Records for this task: Begin

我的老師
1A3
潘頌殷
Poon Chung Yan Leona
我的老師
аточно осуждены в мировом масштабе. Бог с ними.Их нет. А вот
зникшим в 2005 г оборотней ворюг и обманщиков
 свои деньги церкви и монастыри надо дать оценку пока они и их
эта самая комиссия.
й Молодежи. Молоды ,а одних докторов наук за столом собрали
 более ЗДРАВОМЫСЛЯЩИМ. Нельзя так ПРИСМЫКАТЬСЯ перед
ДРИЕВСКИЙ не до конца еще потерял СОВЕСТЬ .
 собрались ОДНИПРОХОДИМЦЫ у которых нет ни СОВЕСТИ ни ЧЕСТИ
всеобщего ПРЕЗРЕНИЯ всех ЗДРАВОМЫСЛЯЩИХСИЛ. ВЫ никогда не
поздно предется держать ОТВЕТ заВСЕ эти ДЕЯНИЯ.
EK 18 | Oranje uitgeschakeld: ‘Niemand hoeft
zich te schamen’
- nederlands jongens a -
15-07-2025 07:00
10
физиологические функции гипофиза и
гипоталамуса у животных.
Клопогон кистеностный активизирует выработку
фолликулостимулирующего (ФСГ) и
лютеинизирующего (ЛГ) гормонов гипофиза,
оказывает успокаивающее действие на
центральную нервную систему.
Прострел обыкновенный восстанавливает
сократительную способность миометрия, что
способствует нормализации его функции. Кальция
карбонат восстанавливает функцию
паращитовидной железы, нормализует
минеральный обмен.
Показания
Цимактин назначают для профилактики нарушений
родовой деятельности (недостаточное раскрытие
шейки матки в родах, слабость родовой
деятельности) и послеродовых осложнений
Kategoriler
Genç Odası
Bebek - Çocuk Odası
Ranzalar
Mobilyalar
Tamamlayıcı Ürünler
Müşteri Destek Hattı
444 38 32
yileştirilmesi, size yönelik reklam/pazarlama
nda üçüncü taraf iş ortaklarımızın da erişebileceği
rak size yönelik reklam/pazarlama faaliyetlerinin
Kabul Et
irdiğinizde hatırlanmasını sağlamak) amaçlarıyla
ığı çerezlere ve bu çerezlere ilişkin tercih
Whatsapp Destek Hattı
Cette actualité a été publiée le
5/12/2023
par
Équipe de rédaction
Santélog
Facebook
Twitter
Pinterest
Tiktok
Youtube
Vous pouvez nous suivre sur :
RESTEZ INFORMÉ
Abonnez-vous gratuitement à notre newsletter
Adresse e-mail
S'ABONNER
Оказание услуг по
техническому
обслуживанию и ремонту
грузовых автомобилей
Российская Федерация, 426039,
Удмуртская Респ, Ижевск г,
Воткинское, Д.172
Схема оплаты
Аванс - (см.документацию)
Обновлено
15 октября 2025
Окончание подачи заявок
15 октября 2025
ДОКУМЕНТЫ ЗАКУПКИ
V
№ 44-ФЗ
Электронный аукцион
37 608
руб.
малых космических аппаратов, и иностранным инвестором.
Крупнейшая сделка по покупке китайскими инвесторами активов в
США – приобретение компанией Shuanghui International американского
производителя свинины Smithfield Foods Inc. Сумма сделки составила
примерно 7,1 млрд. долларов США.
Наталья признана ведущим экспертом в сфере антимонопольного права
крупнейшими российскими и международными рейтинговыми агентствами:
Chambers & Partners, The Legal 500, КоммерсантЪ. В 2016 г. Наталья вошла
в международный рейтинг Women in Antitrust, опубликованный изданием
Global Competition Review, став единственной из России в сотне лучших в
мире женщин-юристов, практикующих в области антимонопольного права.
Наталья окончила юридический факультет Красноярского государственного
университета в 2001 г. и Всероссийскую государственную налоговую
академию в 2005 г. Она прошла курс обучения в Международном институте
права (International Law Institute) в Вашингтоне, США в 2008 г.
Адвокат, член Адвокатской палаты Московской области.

Records for this task: End

_What to work on_
The lines that contain the word "size" are wanted; copy each of them from the records.

_Written solution_
yileştirilmesi, size yönelik reklam/pazarlama
rak size yönelik reklam/pazarlama faaliyetlerinin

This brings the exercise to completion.